$\newcommand{P}{\mathbb{P}}$
$\newcommand{R}{\mathbb{R}}$
$\newcommand{Z}{\mathbb{Z}}$
$\newcommand{E}{\mathbb{E}}$
# The problem

The typical statistical problem comprises random variables
* $\theta$ - the unknown model variables we are interested in.
* $Y$ - the unknown latent variables we don't care about. 
Usualy the dimension increases with number of observations i.e. we have $Y_i$; $i \in \{1, \ldots, n\}$.
* $Z$ - observations. Usualy composed of independent parts $Z_i$.

Moreover we (pretend to) know the following probas:
* $\P(\theta)$ - prior on model parameters
* $\P(Y\mid \theta)$ - "prior" on latent variables.

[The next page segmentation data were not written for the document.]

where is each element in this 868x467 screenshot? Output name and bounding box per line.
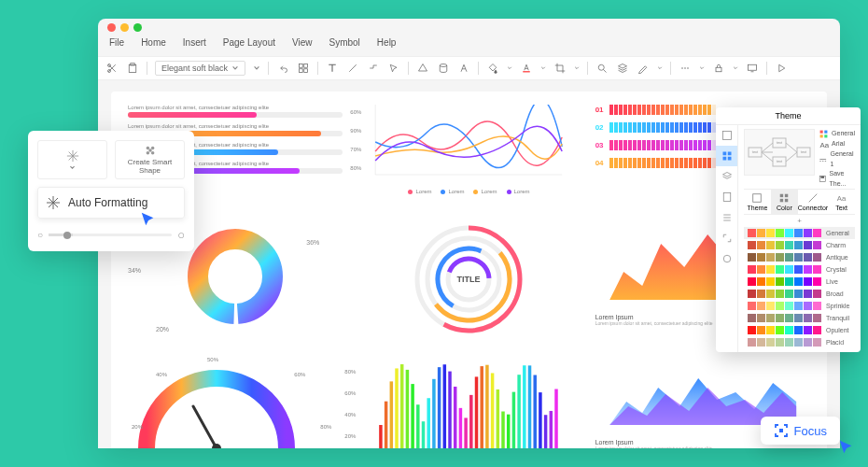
- sb-grid-icon[interactable]: [716, 146, 737, 166]
- svg-rect-37: [432, 379, 436, 448]
- cursor-icon: [838, 439, 855, 456]
- more-icon[interactable]: [679, 62, 692, 75]
- shape-icon[interactable]: [416, 62, 429, 75]
- max-dot[interactable]: [133, 23, 142, 32]
- focus-label: Focus: [794, 424, 827, 438]
- fill-icon[interactable]: [486, 62, 499, 75]
- svg-rect-66: [722, 132, 731, 140]
- line-icon[interactable]: [346, 62, 359, 75]
- svg-point-64: [150, 151, 154, 155]
- sb-style-icon[interactable]: [716, 125, 737, 146]
- progress-bar: Lorem ipsum dolor sit amet, consectetuer…: [128, 105, 343, 118]
- svg-rect-14: [716, 67, 721, 72]
- pen-icon[interactable]: [637, 62, 650, 75]
- svg-rect-53: [518, 375, 522, 448]
- paste-icon[interactable]: [126, 62, 139, 75]
- palette-row[interactable]: Broad: [744, 288, 855, 300]
- svg-rect-90: [785, 194, 788, 197]
- menu-file[interactable]: File: [109, 37, 124, 56]
- donut-label: 36%: [306, 239, 319, 246]
- svg-rect-84: [824, 134, 827, 137]
- menu-symbol[interactable]: Symbol: [329, 37, 360, 56]
- palette-row[interactable]: Charm: [744, 239, 855, 251]
- svg-point-65: [148, 149, 152, 152]
- menu-view[interactable]: View: [292, 37, 313, 56]
- svg-rect-60: [555, 389, 559, 448]
- rainbow-column-chart: 80% 60% 40% 20%: [361, 355, 576, 448]
- menu-insert[interactable]: Insert: [183, 37, 206, 56]
- svg-point-61: [146, 147, 149, 150]
- palette-row[interactable]: Crystal: [744, 263, 855, 276]
- svg-rect-48: [491, 373, 495, 448]
- sb-layers-icon[interactable]: [716, 166, 737, 187]
- palette-row[interactable]: Opulent: [744, 324, 855, 336]
- palette-row[interactable]: Placid: [744, 336, 855, 348]
- grid-icon[interactable]: [297, 62, 310, 75]
- dropdown-icon[interactable]: [253, 64, 260, 72]
- svg-rect-87: [821, 176, 825, 177]
- menu-help[interactable]: Help: [377, 37, 397, 56]
- font-select[interactable]: Elegant soft black: [155, 61, 245, 76]
- add-palette-button[interactable]: +: [744, 214, 855, 227]
- menu-page-layout[interactable]: Page Layout: [223, 37, 275, 56]
- theme-tab-text[interactable]: AaText: [828, 190, 855, 214]
- theme-tab-color[interactable]: Color: [771, 190, 798, 214]
- min-dot[interactable]: [120, 23, 129, 32]
- cut-option[interactable]: [37, 140, 107, 179]
- svg-rect-4: [300, 64, 303, 68]
- svg-text:Aa: Aa: [836, 194, 846, 203]
- palette-row[interactable]: Live: [744, 276, 855, 288]
- crop-icon[interactable]: [553, 62, 567, 75]
- sb-wrench-icon[interactable]: [716, 248, 737, 269]
- layers-icon[interactable]: [616, 62, 629, 75]
- radial-title: TITLE: [457, 275, 481, 284]
- menu-home[interactable]: Home: [141, 37, 166, 56]
- palette-row[interactable]: Antique: [744, 251, 855, 263]
- text-color-icon[interactable]: [520, 62, 533, 75]
- sb-list-icon[interactable]: [716, 207, 737, 228]
- play-icon[interactable]: [775, 62, 788, 75]
- display-icon[interactable]: [746, 62, 759, 75]
- connector-icon[interactable]: [367, 62, 380, 75]
- svg-text:text: text: [752, 149, 759, 154]
- palette-row[interactable]: Tranquil: [744, 312, 855, 324]
- auto-formatting-option[interactable]: Auto Formatting: [37, 187, 185, 219]
- palette-row[interactable]: Sprinkle: [744, 300, 855, 312]
- lock-icon[interactable]: [712, 62, 725, 75]
- theme-quick-item[interactable]: General: [819, 129, 855, 139]
- svg-point-72: [723, 255, 731, 262]
- theme-preview: texttexttexttext: [744, 129, 815, 176]
- svg-rect-30: [396, 368, 399, 448]
- cut-icon[interactable]: [105, 62, 119, 75]
- pointer-icon[interactable]: [387, 62, 400, 75]
- data-icon[interactable]: [437, 62, 450, 75]
- sb-page-icon[interactable]: [716, 187, 737, 207]
- smart-shape-option[interactable]: Create Smart Shape: [115, 140, 185, 179]
- gauge-chart: 0% 20% 40% 50% 60% 80% 100%: [128, 355, 343, 448]
- theme-tab-connector[interactable]: Connector: [798, 190, 828, 214]
- text2-icon[interactable]: [457, 62, 470, 75]
- svg-rect-34: [416, 404, 420, 448]
- svg-point-8: [440, 64, 447, 67]
- focus-button[interactable]: Focus: [761, 417, 840, 445]
- undo-icon[interactable]: [276, 62, 289, 75]
- palette-row[interactable]: General: [744, 227, 855, 239]
- svg-point-13: [687, 67, 689, 69]
- svg-point-11: [681, 67, 683, 69]
- svg-rect-59: [550, 411, 553, 448]
- spacing-slider[interactable]: ○ ○: [37, 228, 185, 242]
- svg-rect-52: [512, 392, 516, 448]
- close-dot[interactable]: [107, 23, 116, 32]
- svg-rect-35: [422, 421, 426, 448]
- svg-rect-67: [722, 152, 726, 156]
- sb-expand-icon[interactable]: [716, 228, 737, 248]
- theme-tab-theme[interactable]: Theme: [744, 190, 771, 214]
- svg-rect-6: [300, 69, 303, 73]
- theme-quick-item[interactable]: General 1: [819, 149, 855, 169]
- theme-quick-item[interactable]: AaArial: [819, 139, 855, 149]
- theme-quick-item[interactable]: Save The...: [819, 169, 855, 189]
- search-icon[interactable]: [595, 62, 609, 75]
- toolbar: Elegant soft black: [98, 56, 840, 80]
- text-icon[interactable]: [326, 62, 339, 75]
- svg-rect-7: [304, 69, 308, 73]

Usualy decomposes as $\P(Y\mid\theta) = \prod_i\P(Y_i\mid\theta)$.
* $\P(Z\mid Y,\ \theta)$ - "likelihood". Usualy $\P(Z\mid Y,\ \theta) = \prod_i \P(Z_i\mid Y_i,\ \theta)$

**Remark:**
If you are a frequentist then you can usualy take (improper) prior $\P(\theta) = 1$; $\P(Y\mid \theta)= 1$ and change the wording a bit.

# Examples
### Example from  Andel
### Sport Models in Tipsport
### Dimensionality reduction
### Clustering
### Hidden Markov models

# Solution 
There are two groups of variables: the observed stuff $Z$ and the unobserved stuff $\theta, Y$. Using standard Bayesian reasoning we get the posterior on unobserved stuff i.e. a joint $(y, \theta)$-posterior:
$$ \P(y, \theta\mid z) \propto \P(\theta) \P(y\mid \theta) \cdot \P(z\mid \theta, y)$$
What do we expect as a solution?
* Maximal joint likelihood/posterior
* Full Bayesian solution
* something in between: maximal $\theta$-posterior

#### Maximal joint posterior
$\newcommand{\argmax}[1]{\underset{#1}{\mathrm{argmax}}}$
You calculate 
$$\hat\theta, \hat y = \argmax{\theta, y}\; \P(y, \theta \mid z)$$
and keep only $\hat\theta$. This is not allways satisfactory - the Andel example.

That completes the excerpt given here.